VARIANCES=VARMA is a particular model for calculating the variances (only) as part of a CC, DCC or similar model. It includes not just own lagged squared residuals and own variances, but all the "other" lagged squared residuals and variances in each variance equation:


\({{\bf{H}}_{ii,t}} = {c_{ii}} + \sum\limits_j {{a_{ij}}u_{j,t - 1}^2 + } \sum\limits_j {{b_{ij}}{{\bf{H}}_{jj,t - 1}}} \)

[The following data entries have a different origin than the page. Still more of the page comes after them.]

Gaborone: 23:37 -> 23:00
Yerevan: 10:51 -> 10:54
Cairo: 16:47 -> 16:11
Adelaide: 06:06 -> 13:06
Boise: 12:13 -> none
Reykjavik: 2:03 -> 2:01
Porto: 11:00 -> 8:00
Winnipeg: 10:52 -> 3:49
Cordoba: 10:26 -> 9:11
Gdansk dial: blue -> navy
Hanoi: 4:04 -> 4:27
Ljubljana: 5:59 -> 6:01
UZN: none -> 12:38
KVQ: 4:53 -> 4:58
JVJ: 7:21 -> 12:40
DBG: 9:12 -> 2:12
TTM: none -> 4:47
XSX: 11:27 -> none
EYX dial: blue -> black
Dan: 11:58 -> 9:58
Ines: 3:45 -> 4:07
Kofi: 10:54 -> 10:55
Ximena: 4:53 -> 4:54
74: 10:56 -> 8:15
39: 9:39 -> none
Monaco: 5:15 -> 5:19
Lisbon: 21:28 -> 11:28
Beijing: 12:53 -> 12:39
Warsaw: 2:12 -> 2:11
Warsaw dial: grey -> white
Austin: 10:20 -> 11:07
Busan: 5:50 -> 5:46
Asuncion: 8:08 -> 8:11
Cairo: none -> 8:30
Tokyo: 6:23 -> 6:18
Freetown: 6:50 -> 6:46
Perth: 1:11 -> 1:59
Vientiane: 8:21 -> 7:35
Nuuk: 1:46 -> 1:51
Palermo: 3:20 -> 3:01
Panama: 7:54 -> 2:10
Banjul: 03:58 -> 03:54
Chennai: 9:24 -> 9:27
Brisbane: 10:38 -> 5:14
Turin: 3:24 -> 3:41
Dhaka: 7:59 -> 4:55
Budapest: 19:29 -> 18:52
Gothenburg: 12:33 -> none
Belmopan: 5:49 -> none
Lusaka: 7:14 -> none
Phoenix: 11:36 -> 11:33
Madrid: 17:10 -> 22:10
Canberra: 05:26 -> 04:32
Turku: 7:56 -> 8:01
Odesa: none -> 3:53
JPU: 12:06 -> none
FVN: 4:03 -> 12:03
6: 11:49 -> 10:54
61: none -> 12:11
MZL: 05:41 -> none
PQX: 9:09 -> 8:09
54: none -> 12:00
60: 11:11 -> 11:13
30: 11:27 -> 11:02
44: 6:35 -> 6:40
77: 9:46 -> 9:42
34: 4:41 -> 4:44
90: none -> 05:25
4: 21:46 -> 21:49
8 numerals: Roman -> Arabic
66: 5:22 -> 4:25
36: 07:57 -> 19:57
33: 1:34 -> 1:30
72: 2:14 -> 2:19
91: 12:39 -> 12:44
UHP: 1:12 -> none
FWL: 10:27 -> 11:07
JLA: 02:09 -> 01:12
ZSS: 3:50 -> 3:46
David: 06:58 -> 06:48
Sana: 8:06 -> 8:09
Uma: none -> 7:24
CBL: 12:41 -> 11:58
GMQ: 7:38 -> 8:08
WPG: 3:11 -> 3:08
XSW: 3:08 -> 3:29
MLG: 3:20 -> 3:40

In the output, C(i) is the constant in the variance equation for variable i, A(i,j) is the coefficient for the "ARCH" term in the variance for i using the lagged squared residuals for variable j and B(i,j) is the coefficient in the "GARCH" term for computing the variance of i using the lagged variance of variable j.


Note that VARIANCES=VARMA is rather difficult model to fit which is why we use some rather high-end adjustments to the non-linear estimation process using NLPAR. It has numerical problems because the coefficients can be either positive or negative as you can see below. (If you try to impose non-negativity, the model fits only barely better than the model without the cross variable terms). If high residual or high volatility entries don't align very well among variables, a variance for some variable can approach zero at some observation. For instance, here A(2,3) is fairly large negative, so a very big residual in the Swiss data (variable 3) might push the variance of France (variable 2) negative in the next entry. Any zero (or negative) value for H at any data point results in an uncomputable likelihood resulting in quite a few "dead-end" parameter paths, where you approach a local maximum near a computability boundary. The more dissimilar the data series are, the harder it will be to get estimates with VARMA variances.    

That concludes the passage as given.